Saturday, April 30, 2011

Dalai Lama held a memorial service in Tokyo for quake and tsunami victims: “I have felt deep sorrow”

Dalai Lama XIV, the supreme leader of Tibetan Buddhism, held a memorial service on the 29th, at Gokokuji Temple in Bunkyo-ku, Tokyo. He did so for the forty-ninth day after a person’s death (in Buddhism, on the 49th day after a person's death, judgement on where the person be sent after death is handed down). He gave a lecture and said “I have felt deep sorrow for the terrible thing that had happened. What I could do is only to pray.”

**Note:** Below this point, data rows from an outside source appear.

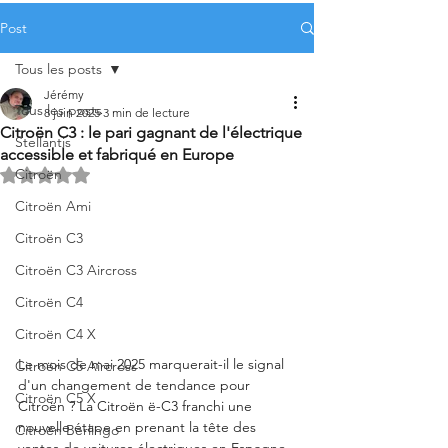
Post
Tous les posts
Jérémy
Tous les posts
8 juin 2025
3 min de lecture
Citroën C3 : le pari gagnant de l'électrique
Stellantis
accessible et fabriqué en Europe
Citroën
Noté NaN étoiles sur 5.
Citroën Ami
Citroën C3
Citroën C3 Aircross
Citroën C4
Citroën C4 X
Le mois de mai 2025 marquerait-il le signal 
Citroën C5 Aircross
d'un changement de tendance pour 
Citroën C5 X
Citroën ? La Citroën ë-C3 franchi une 
nouvelle étape en prenant la tête des 
Citroën Berlingo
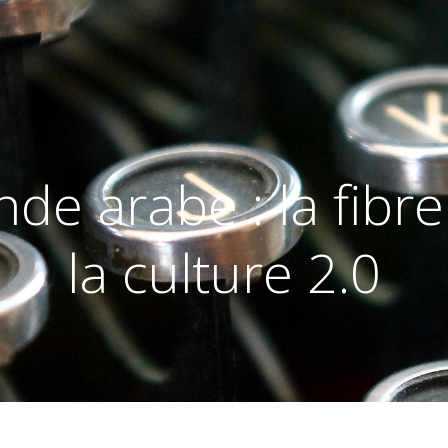
nde arabe : la fibr
la culture 2.0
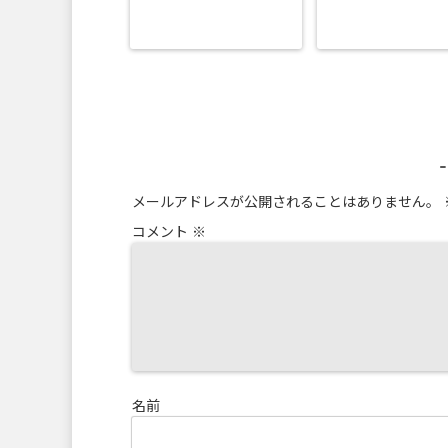
メールアドレスが公開されることはありません。
コメント
※
名前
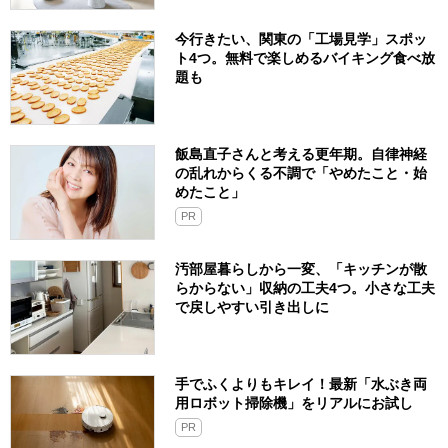
今行きたい、関東の「工場見学」スポッ
ト4つ。無料で楽しめるバイキング食べ放
題も
飯島直子さんと考える更年期。自律神経
の乱れからくる不調で「やめたこと・始
めたこと」
PR
汚部屋暮らしから一変、「キッチンが散
らからない」収納の工夫4つ。小さな工夫
で戻しやすい引き出しに
手でふくよりもキレイ！最新「水ぶき両
用ロボット掃除機」をリアルにお試し
PR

Originally, he just planned to stop over at Japan to transfer his flight back to the States. But he extended his stay in Japan in response to the mega quake and tsunami that followed to hold a memorial service.

At the service, Dalai Lama chanted the sutra along with another 70 Tibetan and Japanese monks from various sects. The sutra, hannya shingyo, echoed throughout the main hall of the temple.

Dalai Lama encouraged the disaster victims by saying, "Since we lost our country, we have enhanced our own inner strength. Japan has lost lots of its people in the Second World War, but it did not discourage the country from rising again. I would like Japan to remember its ability to mover forward."